I think I need to distinguish two versions of feat 3:
there is a reliable (and maybe predictable) mapping between the specific targets of caring and the mind-producing process
there is a principal who gets to choose what the specific targets of caring are (and they succeed)
Humans show that feat 2 at least has been accomplished, but also 3a, as I take you to be pointing out.
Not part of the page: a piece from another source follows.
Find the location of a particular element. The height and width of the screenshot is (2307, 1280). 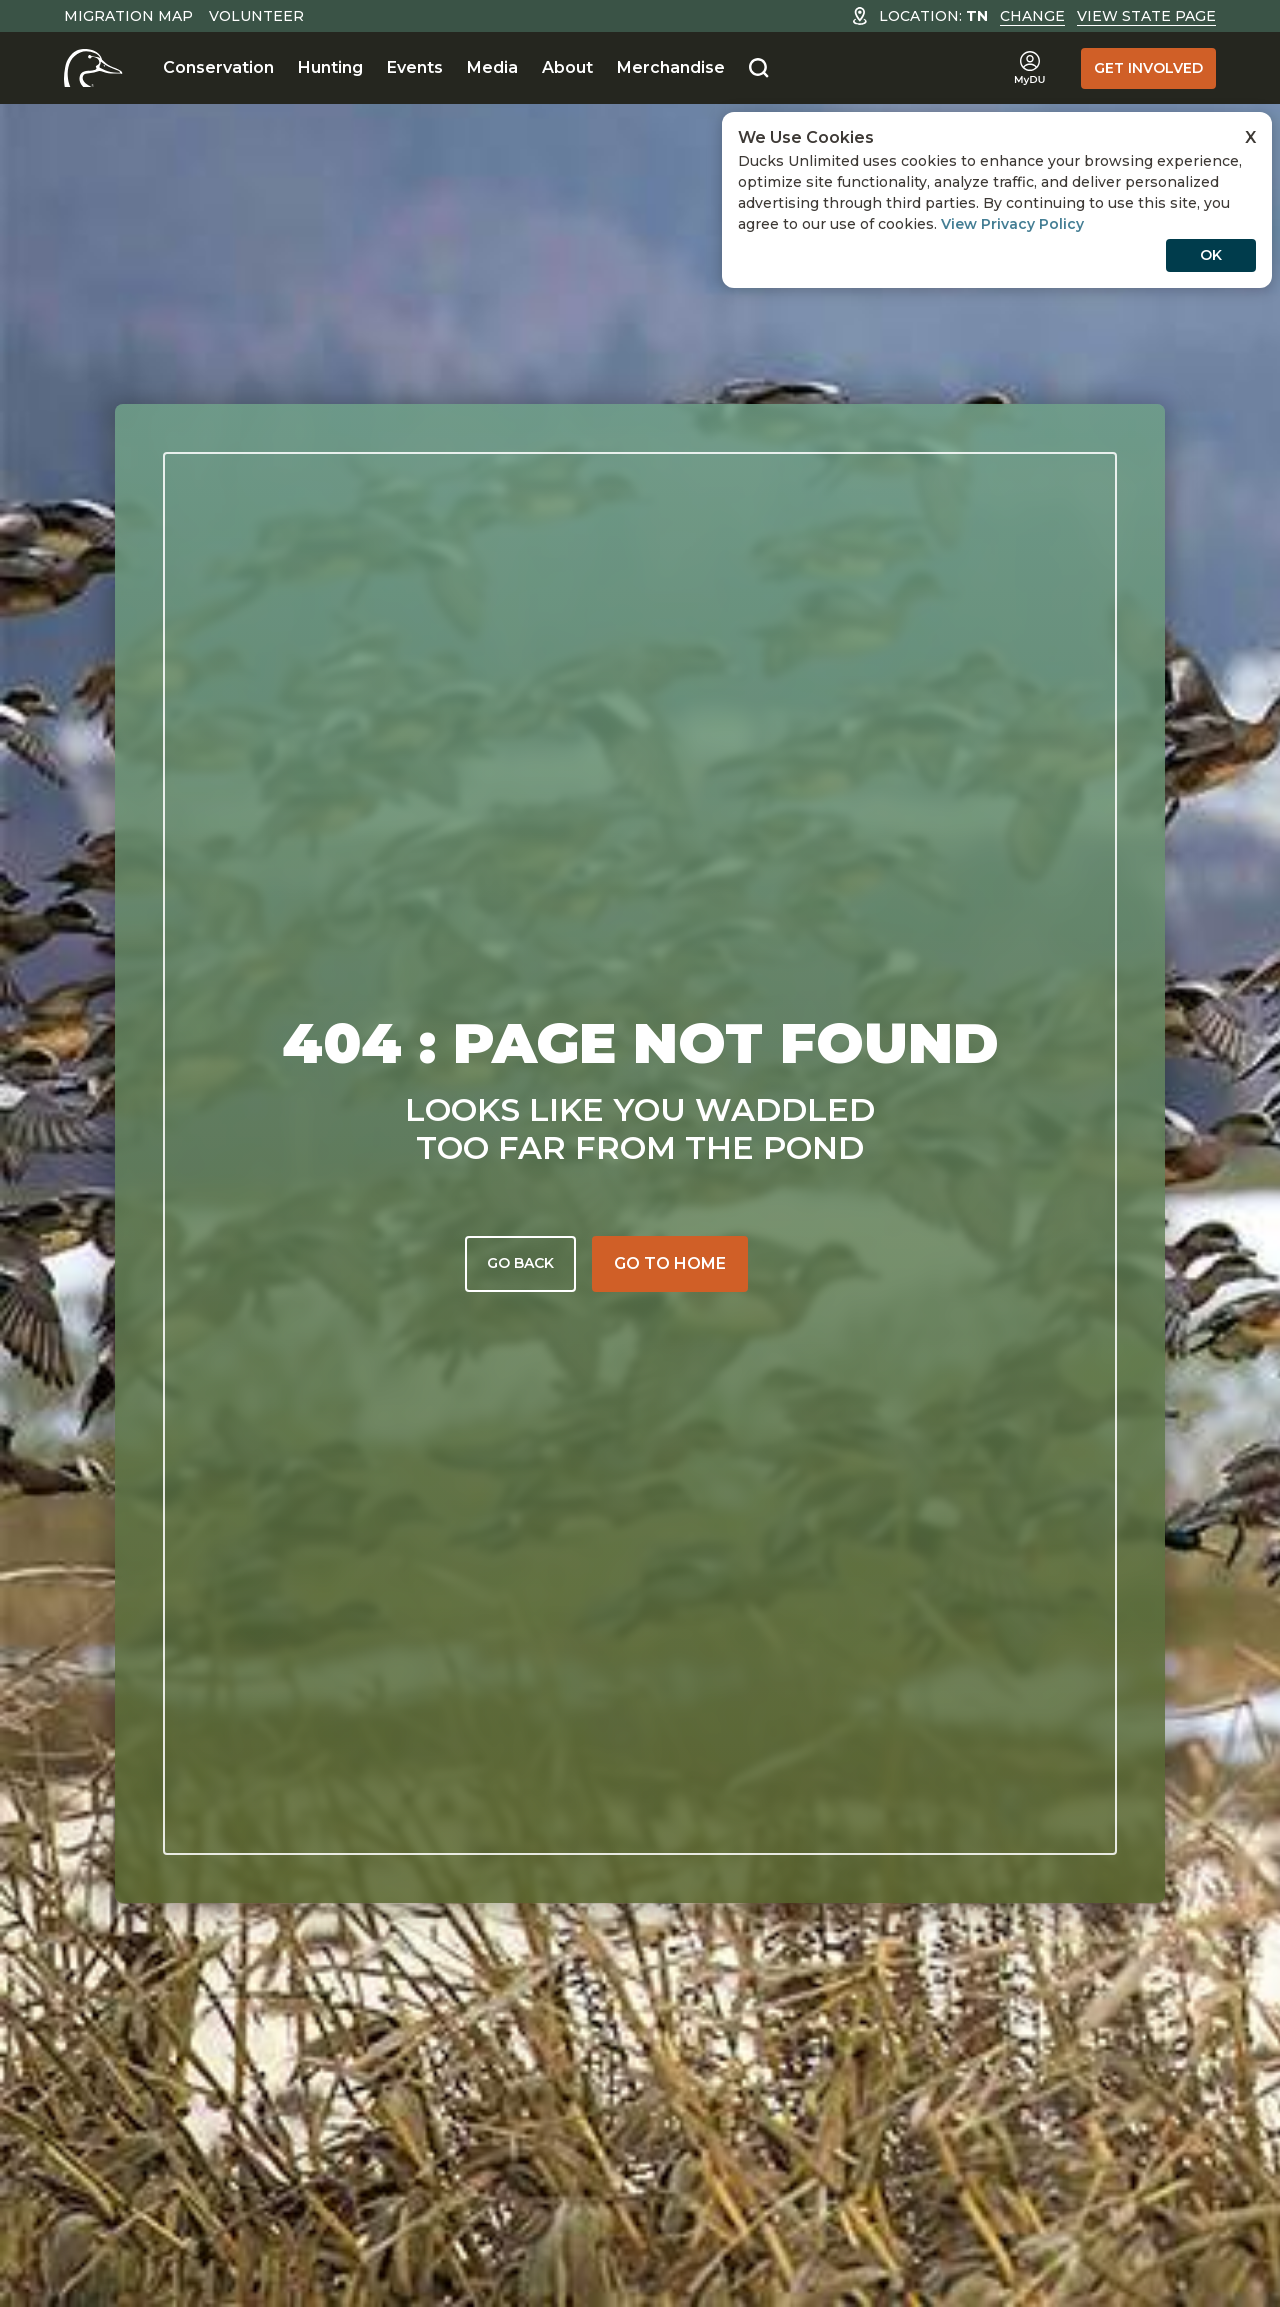 View Privacy Policy is located at coordinates (1012, 224).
I maintain that 3b is not demonstrated by humans and is probably something we need.
Hm. I feel confused about the importance of 3b as opposed to 3a. Here’s my first guess: Because we need to target the AI’s motivation in particular ways in order to align it with particular desired goals, it’s important for there not just to be a predictable mapping, but a flexibly steerable one, such that we can choose to steer towards “dog” or “rock” or “cheese wheels” or “cooperating with humans.”
Is this close?
Yes that sounds right to me.
In what sense? Because modern humans use birth control? Then what do you make of the fact that most people seem to care about whether biological humans exist a billion years hence?
People definitely do not terminally care about inclusive genetic fitness in its pure abstract form, there is not something inside of them which pushes for plans which increase inclusive genetic fitness. Evolution failed at alignment, strictly speaking.
I think it’s more complicated to answer “did evolution kinda succeed, despite failing at direct alignment?”, and I don’t have time to say more at the moment, so I’ll stop there.
I think the focus on “inclusive genetic fitness” as evolution’s “goal” is weird. I’m not even sure it makes sense to talk about evolution’s “goals”, but if you want to call it an optimization process, the choice of “inclusive genetic fitness” as its target is arbitrary as there are many other boundaries one could trace. Evolution is acting at all levels, e.g. gene, cell, organism, species, the entirety of life on Earth. For example, it is not selecting adaptations which increase the genetic fitness of an individual but lead to the extinction of the species later. In the most basic sense evolution is selecting for “things that expand”, in the entire universe, and humans definitely seem partially aligned with that—the ways in which they aren’t seem non-competitive with this goal.
I don’t know, if I was a supervillian I’d certainly have a huge number of kids and also modify my and my children’s bodies to be more “inclusively genetically fit” in any way my scientist-lackeys could manage. Parents also regularly put huge amounts of effort into their children’s fitness, although we might quibble about whether in our culture they strike the right balance of economic, physical, social, emotional etc fitness.